Making a kind of symphony tear through her, like a new kind of storm.
And then, stroke by stroke, Cyrus taught her how to sing.
With every part of her body.
He taught her what it was to be a song. How the two of them fit together, wrapped tight around each other, melody and descant at once.
He taught her how to climb straight up to a high note so pure, so good, it felt like flying.
And how to fall, brought back to earth with each ruthless thrust of him inside her.
Again and again and again, they sang this song. They learned the words. She tasted them on his tongue. She dug her fingers into his wide back, and learned a far better dance with her hips against his.
Until, at last, she felt apart so hard it made her voice shake.
Cyrus followed her, shouting out his pleasure.
Then he wrapped her in his arms, murmuring words in his language that made her shiver all the more, and let them both go still.
Hope thought lifetimes might have passed. He rolled over, taking his weight from her and pulling her with him.
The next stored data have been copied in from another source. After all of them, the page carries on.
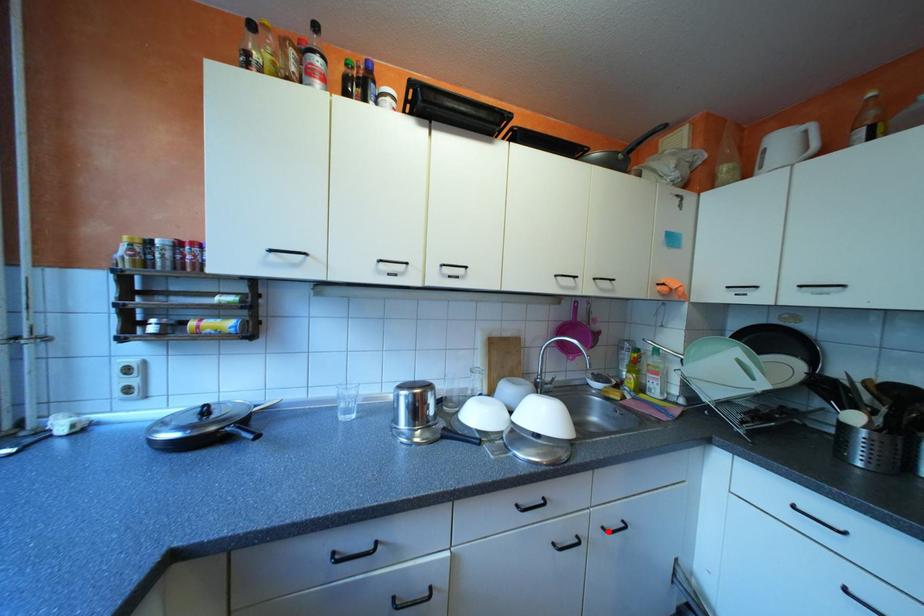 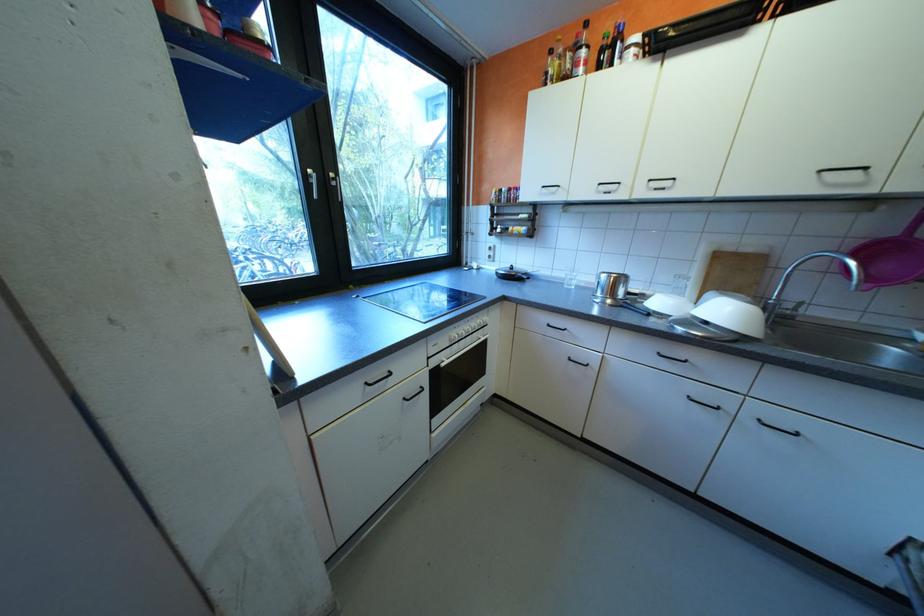 Locate, in the second image, the point that corresponds to the highlighted location in the first image.

(760, 419) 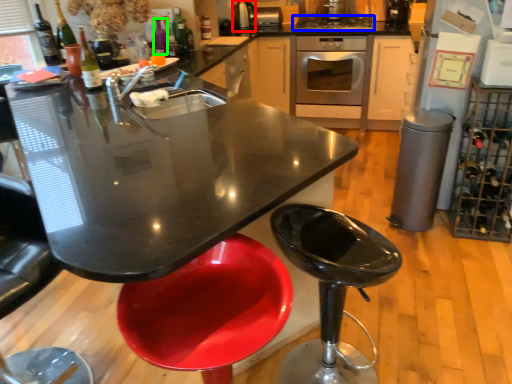 Question: Estimate the real-world distances between objects in this image. Which object is farther from appliance (highlighted by a red box), kitchen appliance (highlighted by a blue box) or bottle (highlighted by a green box)?

Choices:
 (A) kitchen appliance
 (B) bottle

Answer: (B) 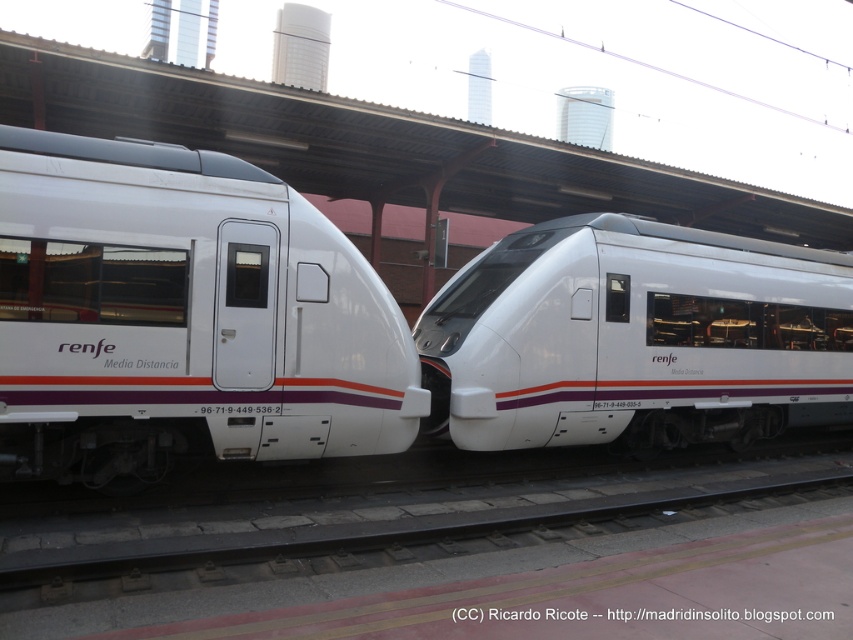 Based on the photo, does white glossy train at left have a lesser height compared to white glossy train at center?

Indeed, white glossy train at left has a lesser height compared to white glossy train at center.

This screenshot has height=640, width=853. Find the location of `white glossy train at left`. white glossy train at left is located at coordinates (183, 316). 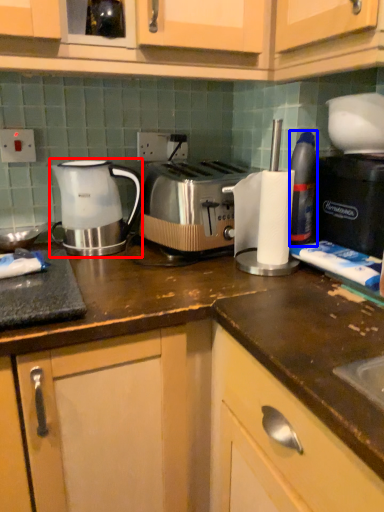 Question: Which of the following is the closest to the observer, kettle (highlighted by a red box) or bottle (highlighted by a blue box)?

Choices:
 (A) kettle
 (B) bottle

Answer: (B) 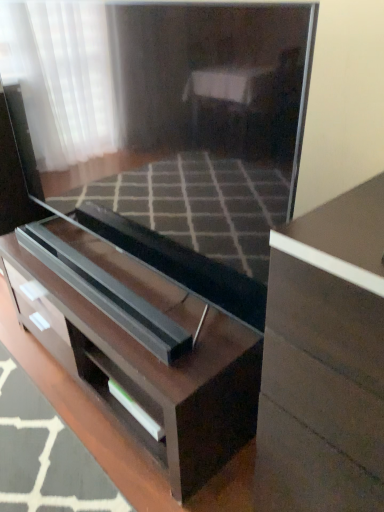 Question: Is matte brown chest of drawers at right, which is the 2th chest of drawers in left-to-right order, closer to the viewer compared to dark wood chest of drawers at center, which is the 2th chest of drawers in right-to-left order?

Choices:
 (A) no
 (B) yes

Answer: (B)

Question: Does matte brown chest of drawers at right, which is the 2th chest of drawers in left-to-right order, contain dark wood chest of drawers at center, which is the 2th chest of drawers in right-to-left order?

Choices:
 (A) no
 (B) yes

Answer: (A)

Question: Is matte brown chest of drawers at right, which is the 2th chest of drawers in left-to-right order, smaller than dark wood chest of drawers at center, which is the 2th chest of drawers in right-to-left order?

Choices:
 (A) yes
 (B) no

Answer: (A)

Question: Does matte brown chest of drawers at right, the first chest of drawers viewed from the right, have a larger size compared to dark wood chest of drawers at center, the first chest of drawers from the left?

Choices:
 (A) no
 (B) yes

Answer: (A)

Question: Considering the relative positions of matte brown chest of drawers at right, which is the 2th chest of drawers in left-to-right order, and dark wood chest of drawers at center, the first chest of drawers from the left, in the image provided, is matte brown chest of drawers at right, which is the 2th chest of drawers in left-to-right order, to the right of dark wood chest of drawers at center, the first chest of drawers from the left, from the viewer's perspective?

Choices:
 (A) yes
 (B) no

Answer: (A)

Question: Does matte brown chest of drawers at right, the first chest of drawers viewed from the right, have a lesser width compared to dark wood chest of drawers at center, the first chest of drawers from the left?

Choices:
 (A) no
 (B) yes

Answer: (B)

Question: From a real-world perspective, is dark wood chest of drawers at center, the first chest of drawers from the left, positioned over matte brown chest of drawers at right, the first chest of drawers viewed from the right, based on gravity?

Choices:
 (A) yes
 (B) no

Answer: (B)

Question: Does dark wood chest of drawers at center, the first chest of drawers from the left, come in front of matte brown chest of drawers at right, which is the 2th chest of drawers in left-to-right order?

Choices:
 (A) no
 (B) yes

Answer: (A)

Question: Is dark wood chest of drawers at center, which is the 2th chest of drawers in right-to-left order, completely or partially outside of matte brown chest of drawers at right, the first chest of drawers viewed from the right?

Choices:
 (A) no
 (B) yes

Answer: (B)

Question: Considering the relative sizes of dark wood chest of drawers at center, which is the 2th chest of drawers in right-to-left order, and matte brown chest of drawers at right, which is the 2th chest of drawers in left-to-right order, in the image provided, is dark wood chest of drawers at center, which is the 2th chest of drawers in right-to-left order, smaller than matte brown chest of drawers at right, which is the 2th chest of drawers in left-to-right order,?

Choices:
 (A) yes
 (B) no

Answer: (B)

Question: Can you confirm if dark wood chest of drawers at center, which is the 2th chest of drawers in right-to-left order, is thinner than matte brown chest of drawers at right, the first chest of drawers viewed from the right?

Choices:
 (A) yes
 (B) no

Answer: (B)

Question: Does dark wood chest of drawers at center, which is the 2th chest of drawers in right-to-left order, have a lesser height compared to matte brown chest of drawers at right, which is the 2th chest of drawers in left-to-right order?

Choices:
 (A) yes
 (B) no

Answer: (A)

Question: In terms of width, does matte brown chest of drawers at right, which is the 2th chest of drawers in left-to-right order, look wider or thinner when compared to dark wood chest of drawers at center, which is the 2th chest of drawers in right-to-left order?

Choices:
 (A) thin
 (B) wide

Answer: (A) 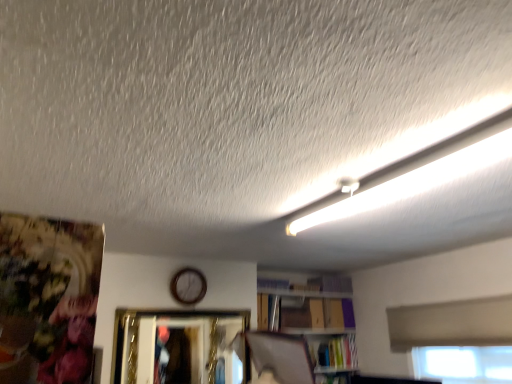 Question: From a real-world perspective, is gold metallic picture frame at center positioned over hardcover book at lower right based on gravity?

Choices:
 (A) yes
 (B) no

Answer: (A)

Question: Does gold metallic picture frame at center have a lesser height compared to hardcover book at lower right?

Choices:
 (A) yes
 (B) no

Answer: (B)

Question: Does gold metallic picture frame at center turn towards hardcover book at lower right?

Choices:
 (A) no
 (B) yes

Answer: (A)

Question: Does gold metallic picture frame at center come in front of hardcover book at lower right?

Choices:
 (A) yes
 (B) no

Answer: (A)

Question: Is gold metallic picture frame at center taller than hardcover book at lower right?

Choices:
 (A) yes
 (B) no

Answer: (A)

Question: Based on their sizes in the image, would you say white fluorescent tube at upper right is bigger or smaller than hardcover book at lower right?

Choices:
 (A) small
 (B) big

Answer: (A)

Question: Is white fluorescent tube at upper right wider or thinner than hardcover book at lower right?

Choices:
 (A) thin
 (B) wide

Answer: (A)

Question: Choose the correct answer: Is white fluorescent tube at upper right inside hardcover book at lower right or outside it?

Choices:
 (A) inside
 (B) outside

Answer: (B)

Question: From their relative heights in the image, would you say white fluorescent tube at upper right is taller or shorter than hardcover book at lower right?

Choices:
 (A) short
 (B) tall

Answer: (A)

Question: Is gold metallic picture frame at center in front of or behind white fluorescent tube at upper right in the image?

Choices:
 (A) behind
 (B) front

Answer: (A)

Question: From the image's perspective, is gold metallic picture frame at center located above or below white fluorescent tube at upper right?

Choices:
 (A) above
 (B) below

Answer: (B)

Question: Looking at their shapes, would you say gold metallic picture frame at center is wider or thinner than white fluorescent tube at upper right?

Choices:
 (A) thin
 (B) wide

Answer: (A)

Question: In the image, is gold metallic picture frame at center on the left side or the right side of white fluorescent tube at upper right?

Choices:
 (A) right
 (B) left

Answer: (B)

Question: Is wooden clock at center taller or shorter than hardcover book at lower right?

Choices:
 (A) short
 (B) tall

Answer: (B)

Question: From the image's perspective, is wooden clock at center above or below hardcover book at lower right?

Choices:
 (A) below
 (B) above

Answer: (B) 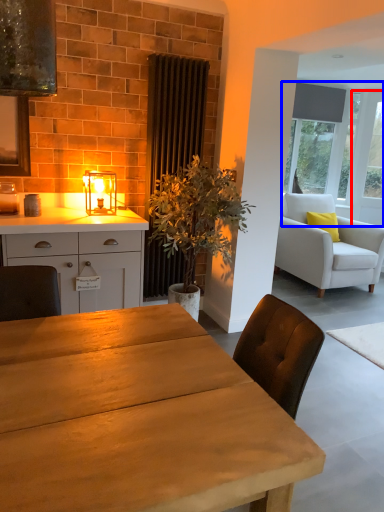 Question: Which object appears closest to the camera in this image, glass door (highlighted by a red box) or window (highlighted by a blue box)?

Choices:
 (A) glass door
 (B) window

Answer: (B) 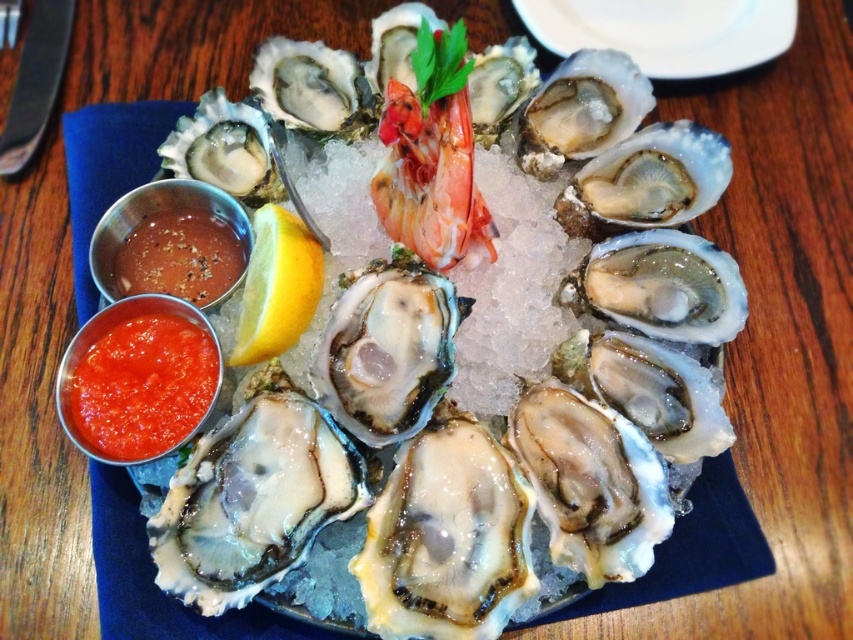 You are a food stylist arranging a plate of oysters. You need to place the white shell oyster at center and the yellow matte lemon at center according to the image. Which object should be placed to the left of the other?

The yellow matte lemon at center should be placed to the left of the white shell oyster at center because the white shell oyster at center is to the right of the yellow matte lemon at center.

You are standing in a kitchen and see a point on the counter at position (x=109, y=352). If you want to place a small bowl of spices there, will it be within reach of your hand that can extend 4 feet? Please explain.

The point at (x=109, y=352) is 3.92 feet away from the viewer, which is within the 4 feet reach of your hand. Therefore, you can place the small bowl of spices there and reach it.

You are a food critic evaluating the presentation of this dish. The white shell oyster at center and the smokey brown paste at lower left are key elements. Based on their positions, which one is located to the right side of the other?

The white shell oyster at center is to the right of smokey brown paste at lower left, so the white shell oyster at center is located to the right of the smokey brown paste at lower left. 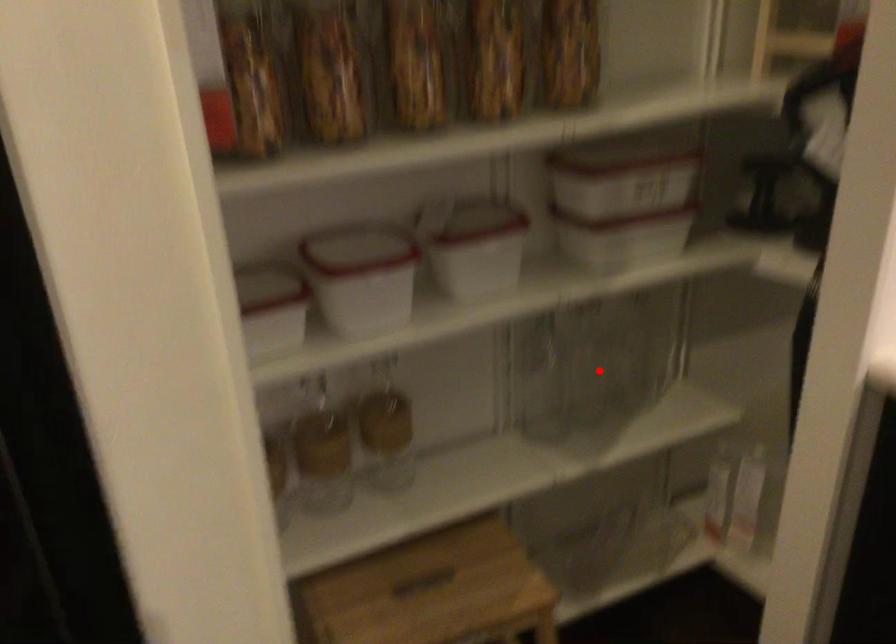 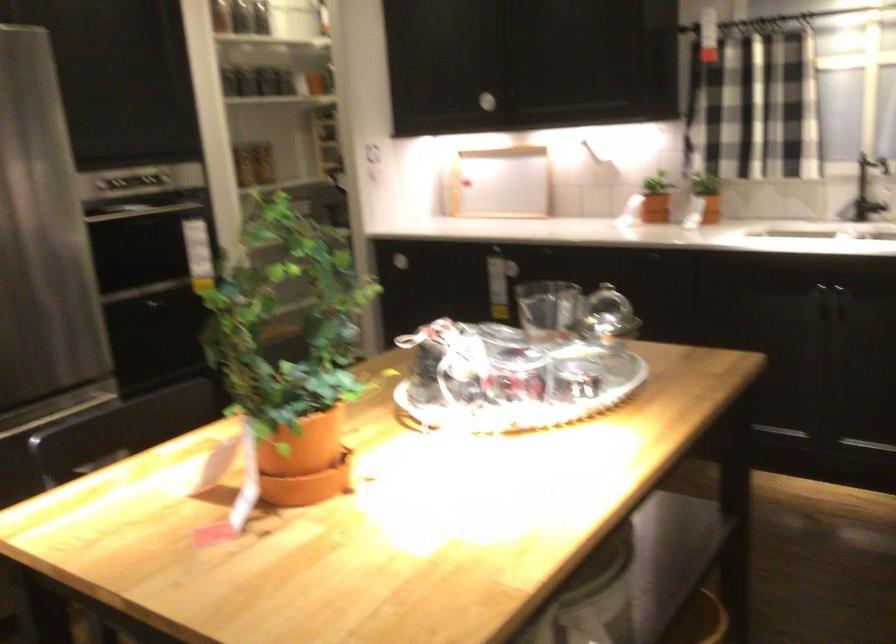 Question: I am providing you with two images of the same scene from different viewpoints. A red point is marked on the first image. Can you still see the location of the red point in image 2?

Choices:
 (A) Yes
 (B) No

Answer: (B)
She lay splayed out over his chest, her ear over his heart, and found she could hardly remember abeforeor think about anafter.
There was only that drumbeat beneath her. The heat of his skin. Cyrus, all around her, and his hair-roughened thighs against hers to remind her even now of their differences. Of his delicious maleness that she wanted to explore all over again.
Just as soon as she caught her breath.
She thought he would hate it if he knew that she could hear his heartbeat. If he knew how deeply that pleased her. How she wanted to dance to the beat of that low thunder beneath her head.
Eventually she felt his hand as he moved it up and down the length of her spine, easily. Lazily.
Spinning out a new, sweet flame as it went.
And when she shifted to look up at him, his midnight gaze seemed brighter than usual, almost as if—
But he was moving before she could complete that thought, bringing her with him. He swept her up into his arms and this time, did not toss her over his shoulder as he had in that chapel she could barely recall.
This time he held her before him, so she could have laid her head on his shoulder if she wished. He carried her through the mazelike rooms of his apartments, down yet another stone stair, until they ended up in a place she knew well. The baths.
Except these were not the harem baths, tucked away where the hot springs bubbled from below, hidden away in the belly of the fortress. He walked her past a long pool with windows than arched up over the central courtyard that would have let the light in, if it were day. He carried her up a set of wide, mosaic-laid stairs, and then into what seemed like its own oasis.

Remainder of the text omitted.